Authored by Zachary Stieber via The Epoch Times (emphasis ours),
Senate Democrats on Nov. 7 blocked a Republican-led bill that would provide standalone aid to Israel.
Sen. Roger Marshall (R-Ky.) and other Republican senators called for quick passage of legislation recently approved in a bipartisan U.S. House of Representatives vote. The bill would give Israel $14 billion in the wake of it being invaded by the Hamas terrorist group.
"A timely military aid package with a unified voice from Congress showing support for Israel will not only add to Israel’s stability, it will slow down and hopefully stop the evil plots of Hamas, Iran, and its proxies," Dr. Marshall said on the Senate floor.
He emphasized that the level of funding is the same level in President Joe Biden's October funding request.
President Biden's request, though, also included additional money for Ukraine.
"Our allies in Ukraine can no more afford a delay than our allies in Israel," Sen. Patty Murray (D-Wash.), chairwoman of the Senate Appropriations Committee, said on the floor in Washington.
"There is strong support here in Congress to address these urgent priorities in one package—and that is exactly what I am working with colleagues on both sides of the aisle to do now," she added later.
Sen. J.D. Vance (R-Ohio), a supporter of the House-passed package, argued that funding for Ukraine and Israel should not be tied together.
“The idea that these policies are not in tension with one another, the idea that what happens in Russia and Ukraine is separate from what happens in Israel is not just obvious, it is common sense, and it has been borne out by the reality of the last couple of weeks," Mr. Vance said on the floor. "Now, my colleagues would like to collapse these packages. Too many of my colleagues would like to collapse these packages because they would like to use Israel as a political fig leaf for the President’s Ukraine policy."
He questioned what the end goal is in Ukraine, noting the United States has already sent more than $100 billion to the country following the Russian invasion.

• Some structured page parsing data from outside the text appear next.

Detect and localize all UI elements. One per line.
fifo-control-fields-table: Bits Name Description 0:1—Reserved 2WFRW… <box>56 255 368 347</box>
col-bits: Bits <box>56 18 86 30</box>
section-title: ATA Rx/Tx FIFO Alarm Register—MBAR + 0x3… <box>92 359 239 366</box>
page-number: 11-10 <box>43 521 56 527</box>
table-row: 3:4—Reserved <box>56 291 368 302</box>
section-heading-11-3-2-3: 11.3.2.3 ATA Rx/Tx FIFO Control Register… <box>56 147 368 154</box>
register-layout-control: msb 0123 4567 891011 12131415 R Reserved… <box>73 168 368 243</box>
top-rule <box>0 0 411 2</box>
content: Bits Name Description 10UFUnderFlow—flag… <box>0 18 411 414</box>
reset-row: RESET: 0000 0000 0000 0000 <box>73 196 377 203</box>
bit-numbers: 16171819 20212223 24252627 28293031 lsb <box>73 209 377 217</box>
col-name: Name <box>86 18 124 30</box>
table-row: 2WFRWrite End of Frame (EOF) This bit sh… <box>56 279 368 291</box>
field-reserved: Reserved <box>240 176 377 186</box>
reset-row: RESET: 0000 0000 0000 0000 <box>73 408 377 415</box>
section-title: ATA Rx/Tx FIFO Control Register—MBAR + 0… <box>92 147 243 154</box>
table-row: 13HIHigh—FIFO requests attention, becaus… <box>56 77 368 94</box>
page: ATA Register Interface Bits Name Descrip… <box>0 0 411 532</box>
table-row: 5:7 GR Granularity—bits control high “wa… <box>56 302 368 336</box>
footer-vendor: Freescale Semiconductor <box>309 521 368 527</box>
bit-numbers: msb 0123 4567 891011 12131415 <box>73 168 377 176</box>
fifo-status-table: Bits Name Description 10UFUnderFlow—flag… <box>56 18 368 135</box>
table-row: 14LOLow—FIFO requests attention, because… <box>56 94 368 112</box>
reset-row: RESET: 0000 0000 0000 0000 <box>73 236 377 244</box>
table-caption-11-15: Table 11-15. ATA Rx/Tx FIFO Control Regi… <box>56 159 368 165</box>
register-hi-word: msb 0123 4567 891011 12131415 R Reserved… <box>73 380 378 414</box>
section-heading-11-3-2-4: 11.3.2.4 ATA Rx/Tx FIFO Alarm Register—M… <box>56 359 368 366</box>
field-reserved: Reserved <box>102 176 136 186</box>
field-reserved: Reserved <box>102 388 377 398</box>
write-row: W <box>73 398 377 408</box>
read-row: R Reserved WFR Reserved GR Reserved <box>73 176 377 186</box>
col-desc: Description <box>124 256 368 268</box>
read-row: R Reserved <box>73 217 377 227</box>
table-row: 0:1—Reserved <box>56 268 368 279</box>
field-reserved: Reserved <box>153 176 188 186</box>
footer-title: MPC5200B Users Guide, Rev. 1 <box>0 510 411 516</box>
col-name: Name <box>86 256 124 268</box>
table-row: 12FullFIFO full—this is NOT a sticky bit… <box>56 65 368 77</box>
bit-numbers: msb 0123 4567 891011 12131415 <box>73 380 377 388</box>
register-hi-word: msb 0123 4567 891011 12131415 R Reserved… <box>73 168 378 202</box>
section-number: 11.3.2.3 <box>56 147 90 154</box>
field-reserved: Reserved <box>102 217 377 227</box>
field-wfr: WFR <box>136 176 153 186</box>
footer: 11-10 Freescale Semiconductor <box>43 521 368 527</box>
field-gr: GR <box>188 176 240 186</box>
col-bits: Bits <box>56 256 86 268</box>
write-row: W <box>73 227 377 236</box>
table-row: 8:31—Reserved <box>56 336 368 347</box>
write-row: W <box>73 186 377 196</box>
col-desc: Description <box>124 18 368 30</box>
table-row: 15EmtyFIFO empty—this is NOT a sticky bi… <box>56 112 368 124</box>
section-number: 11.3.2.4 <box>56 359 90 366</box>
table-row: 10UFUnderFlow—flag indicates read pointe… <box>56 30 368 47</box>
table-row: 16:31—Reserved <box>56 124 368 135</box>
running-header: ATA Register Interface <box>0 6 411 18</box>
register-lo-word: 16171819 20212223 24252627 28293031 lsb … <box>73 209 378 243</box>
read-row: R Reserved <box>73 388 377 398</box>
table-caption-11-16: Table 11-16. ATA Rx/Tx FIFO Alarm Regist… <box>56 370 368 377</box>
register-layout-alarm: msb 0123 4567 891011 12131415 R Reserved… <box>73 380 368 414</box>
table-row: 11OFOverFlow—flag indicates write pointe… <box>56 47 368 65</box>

The supplemental funding package crafted by the House includes $4 billion for Israel's defense systems, including the Iron Dome, as well as additional funds for replenishing stockpiles, procuring ammunition, and obtaining weapons.
The bill would also cut the same amount that would be sent to Israel from the IRS, prompting criticism from some Democrats.

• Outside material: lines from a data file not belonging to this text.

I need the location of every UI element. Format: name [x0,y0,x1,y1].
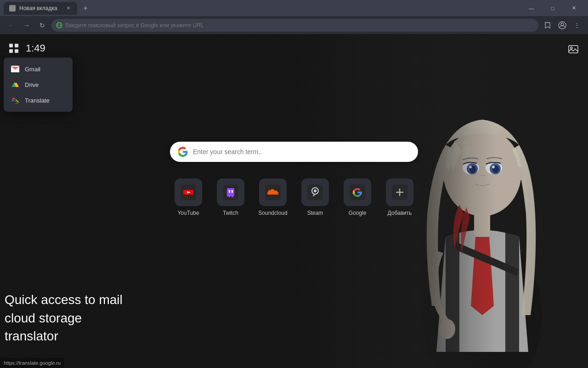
tab-favicon [9,5,16,12]
minimize-button[interactable]: — [521,0,542,16]
maximize-button[interactable]: □ [542,0,563,16]
translate-label: Translate [25,97,50,104]
twitch-shortcut-icon [217,178,244,206]
quick-access-line-2: cloud storage [5,309,123,327]
steam-shortcut-icon [301,178,329,206]
google-logo-icon [177,146,188,157]
svg-rect-25 [15,49,18,53]
reload-button[interactable]: ↻ [36,19,49,32]
add-shortcut-icon [386,178,413,206]
close-button[interactable]: ✕ [563,0,584,16]
clock-display: 1:49 [26,42,45,54]
forward-button[interactable]: → [20,19,33,32]
new-tab-button[interactable]: + [79,2,92,15]
svg-rect-31 [569,46,578,53]
customize-background-button[interactable] [566,42,581,57]
drive-label: Drive [25,81,39,88]
search-input[interactable] [193,148,411,155]
back-button[interactable]: ← [5,19,17,32]
search-container [170,142,418,162]
quick-access-line-1: Quick access to mail [5,291,123,309]
shortcut-google[interactable]: Google [339,178,376,216]
svg-rect-36 [232,190,233,193]
tab-title: Новая вкладка [19,5,57,12]
drive-menu-item[interactable]: Drive [4,77,73,92]
add-label: Добавить [387,210,412,216]
tab-close-button[interactable]: ✕ [65,5,72,12]
profile-button[interactable] [556,19,569,32]
nav-actions: ⋮ [541,19,583,32]
address-bar-icon [56,22,62,29]
address-input[interactable] [65,22,534,29]
menu-button[interactable]: ⋮ [571,19,583,32]
shortcut-steam[interactable]: Steam [297,178,334,216]
shortcut-soundcloud[interactable]: Soundcloud [254,178,291,216]
svg-point-40 [314,190,317,192]
browser-frame: Новая вкладка ✕ + — □ ✕ ← → ↻ [0,0,588,368]
twitch-label: Twitch [223,210,238,216]
svg-point-32 [571,47,572,49]
translate-menu-item[interactable]: A 文 Translate [4,92,73,108]
quick-access-text: Quick access to mail cloud storage trans… [5,291,123,345]
search-bar[interactable] [170,142,418,162]
steam-label: Steam [307,210,323,216]
bookmark-button[interactable] [541,19,554,32]
shortcut-youtube[interactable]: YouTube [170,178,207,216]
svg-rect-23 [15,44,18,47]
shortcut-twitch[interactable]: Twitch [212,178,249,216]
svg-point-4 [561,23,564,26]
google-shortcut-icon [344,178,371,206]
svg-rect-22 [9,44,13,47]
gmail-menu-item[interactable]: Gmail [4,61,73,77]
nav-bar: ← → ↻ [0,16,588,34]
browser-tab[interactable]: Новая вкладка ✕ [4,2,77,15]
apps-dropdown: Gmail Drive A 文 [4,58,73,112]
address-bar[interactable] [51,19,538,32]
status-url: https://translate.google.ru [4,360,61,366]
shortcut-add[interactable]: Добавить [381,178,418,216]
status-bar: https://translate.google.ru [0,358,64,368]
soundcloud-label: Soundcloud [258,210,287,216]
quick-access-line-3: translator [5,327,123,345]
shortcuts-container: YouTube Twitch [170,178,418,216]
youtube-shortcut-icon [175,178,202,206]
title-bar: Новая вкладка ✕ + — □ ✕ [0,0,588,16]
google-label: Google [349,210,367,216]
youtube-label: YouTube [177,210,199,216]
window-controls: — □ ✕ [521,0,584,16]
top-controls: 1:49 [7,42,45,55]
soundcloud-shortcut-icon [259,178,287,206]
svg-rect-24 [9,49,13,53]
page-content: 1:49 Gmail [0,34,588,368]
grid-button[interactable] [7,42,20,55]
gmail-label: Gmail [25,66,40,73]
svg-rect-35 [229,190,230,193]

But Senate Democrats primarily focused on the lack of funding for Ukraine.
“The House Republican messaging bill represents a misguided attempt to deny needed assistance to Ukraine. It’s not really about helping Israel. It’s about failing to keep our commitments to Ukraine," Sen. Jack Reed (D-R.I.) said.
He claimed that without more funding for Ukraine, China would receive the message that "you can attack, wait the West out, and eventually they'll concede."
“At this moment of danger and peril around the world, we, the United States, must support our friends and democracies that are under attack from brutal adversaries," Sen. Chris Van Hollen (D-Md.) said. "That means ensuring that Israel has the right to defend itself in the aftermath of the brutal October 7 attack of Hamas. It also means ensuring that the people of Ukraine defend themselves against Putin from Russia. This proposal on the floor today is tantamount to surrendering to Putin’s aggression. This is waving a white flag.”
After Democrats blocked the bill, Dr. Marshall decried the move.
"Democrats turned a bipartisan opportunity to help our closest ally in the Middle East into political showmanship by using the tragedy unfolding in Israel to demand another blank check for Ukraine," he said in a statement.
Some Senate Republicans had also voiced concern about only aiding Israel.
"The Senate will soon take up a supplemental spending bill to address defense issues and any such bill should promote security abroad by providing support for our allies—specifically right now: Ukraine, Israel, and Taiwan," Sen. John Thune (R-S.D.), the Senate minority whip, said this week.
President Biden had said that he would veto any supplemental spending packages Congress passed if they did not feature additional money for Ukraine.
“The president would veto an only-Israel bill. I think we’ve made that pretty clear," John Kirby, a White House spokesperson, told reporters at the White House.
New House Speaker Mike Johnson (R-La.) has defended the package, saying lawmakers were "trying to be good stewards of the taxpayers’ resources" by offsetting the aid with cuts to the government.
Mr. Johnson also said that aid to Ukraine should be taken up separately.
That aid should be linked with more funding for security at the U.S.–Mexico border, Mr. Johnson has said.
“When you couple Ukraine and the border, that makes sense to people because they say if we’re going to protect Ukraine’s border … we have to take care of our own border first," he said on Fox News.